After the expansion of Dell into a huge one-stop technology shop for businesses, Micheal S. Dell and his financial partner, the investment firm Silver Lake, have planned to bring the company back to the public markets in a complicated and regulated fashion that will keep them firmly in control.
When Michael S. Dell took his namesake technology company private in 2013, he said that doing so would give him the freedom to prepare it for a future that stretched well beyond personal computers.
Mr. Dell and Silver Lake are expected to announce as early as Monday that they have struck a $21.7 billion deal to buy out investors in a special class of shares created in 2016 to help Dell buy the networking company EMC. That stock effectively tracks the performance of Dell’s 82 percent stake in VMware, the fast-growing network software company that Dell inherited when it bought EMC.
On Sunday evening, the deal was approved by the boards of Dell and VMware which would simplify the stock structure of Dell and its publicly traded subsidiary. However, it would also mark the return of Dell to the public markets, with a twist: The special shares held by Mr. Dell and Silver Lake would give them more votes than other investors.
The transaction represents in some ways the culmination of a nearly $100 billion bet by Mr. Dell and Silver Lake that, away from the harsh glare of public markets, they could retool a company best-known for making personal computers and traditional servers for an age of smartphones and cloud computing. Dell still supplies the machines that sit on the desks inside many office buildings, and has also found a ready market selling equipment and software to the kinds of networked computing services that were once thought to spell its end.
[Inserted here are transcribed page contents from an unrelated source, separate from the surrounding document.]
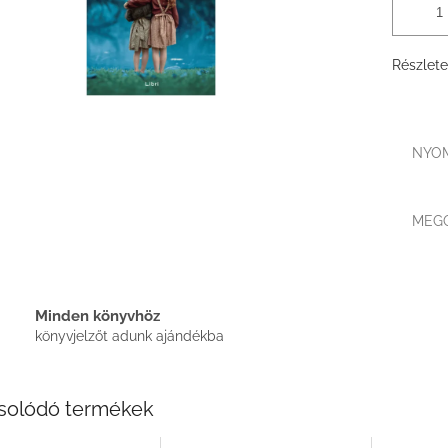
Részlete
NYO
MEG
Minden könyvhöz
könyvjelzőt adunk ajándékba
solódó termékek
It was an expensive wager, with Mr. Dell and Silver Lake spending roughly $25 billion to take Dell private, and then $67billion to buy EMC, a transaction that created a kind of one-stop shop for hardware and software needed by companies to run their businesses.
According to the estimates by the research firm, Gartner, Dell has increased its share of both the PC and the server markets. The research firm IDC estimated that Dell’s worldwide server revenue jumped more than 50 percent in the first quarter, taking the top spot from the longtime sector leader Hewlett Packard as it sells more equipment to cloud service providers. Dell also moved into the top spot in United States PC shipments in the first quarter.
With much of the transformation work done, Dell’s owners are ready to make the company public once again.
Under the terms of the deal, Dell will offer either $109 a share in cash or 1.3665 shares of newly issued Class C stock in itself for each share of the tracking stock, known by its ticker, DVMT. The cash portion of the transaction will come from an $11 billion special dividend that VMware will issue to all its Shareholders.
The transaction would help simplify what has been a complicated stock structure. If the deal is approved by shareholders of the DVMT stock.
It is expected that the transaction would not only return Dell to the public markets but the new stock structure would leave Mr. Dell with a free hand to keep making changes in the company to adapt to new trends.
Dell said, “I believe we’ve accomplished what we set out to do in evolving the business. bus the work of evolving a company is never done.”